Skolnik: Increasing Healthcare Services In New Mexico – Is It Now or Never?       

By RICHARD SKOLNIK
White Rock 

Despite its many talented healthcare professionals, New Mexico ranks 33rd in healthcare in the US (https://www.usnews.com/news/best-states/rankings/health-care). This is not by chance. Rather, misguided state policies are an important cause of the poor status of healthcare in our state.  

Some of New Mexico’s most critical healthcare gaps relate to physician shortages. NM ranks 36th of the 50 states in “physicians in patient care,” per capita. (https://www.cdc.gov/nchs/data/hus/2020-2021/DocSt.pdf). In addition, we have an aging physician work force and are likely to face increasing shortages of physicians in the future. Trying to see your primary care provider can be difficult. However, it can take many months to get an appointment with a range of adult or pediatric subspecialists.

Moreover, the 40% of our population on Medicaid generally cannot use it to seek healthcare services in other states. This heightens our state’s need for increasing our local pool of physicians.

Many states are making it increasingly difficult for physicians to practice medicine as physicians think they should. Some of this relates, for example, to physician perceptions of state interference with care for reproductive health and prescribing practices and the lack of sufficient state support for vaccination.

In this light, there has never been a better time for New Mexico to recruit physicians from other states, with slogans like:

“Come to New Mexico, where we let you practice medicine in the way you were trained”.

However, New Mexico can only attract physicians from elsewhere and benefit from remote physician services if the state urgently addresses a number of barriers that now prevent physicians from wanting to work here. Such steps, some of which are now before the state legislature include:

  • NM must urgently reform its approach to malpractice so that the perceived high limits on awards against physicians don’t discourage physicians from wanting to practice in our state.
  • The state must ensure that it has a well-supported office whose only function is to see that that eligible physicians from elsewhere get licensed in New Mexico as quickly as they could in any state in the US.
  • New Mexico must begin to participate urgently in the Interstate Medical Licensure Compact for physicians, as 37 other states have done.
  • New Mexico must make it as easy as possible for physicians across the US to provide telemedicine services in our state.

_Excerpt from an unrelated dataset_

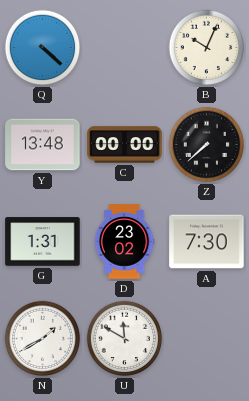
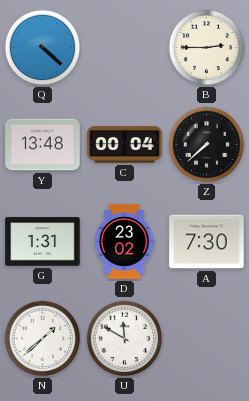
B: 10:04 -> 2:45
C: 00:00 -> 00:04
N: 1:40 -> 1:38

The state legislature and the governor have a choice. They can make good on their professed interest in the health and well-being of all New Mexicans by acting on the measures noted above.

Alternatively, they can let healthcare in New Mexico continue on its present path, in which case our healthcare system will become less accessible and of lower quality. Our poorest people will pay the most for such failures. However, the lack of healthcare providers of high quality will also increasingly affect LANL’s ability to recruit high level talent.

Our State Representative, Christine Chandler, has done considerable work of value in our legislature on behalf of all New Mexicans. I hope she makes the right choices on healthcare, as well.

Editor’s note: Richard Skolnik is a Lecturer in the Yale School of Public Health. He was previously the Director for Health for the South Asia Region of the World Bank, a Lecturer in Global Health at The George Washington University and Yale, and the Executive Director of a Harvard AIDS Treatment Program for three countries in Africa. He is the author of Global Health 101, Fourth Edition, and the Instructor for Yale’s Essentials of Global Health on Coursera.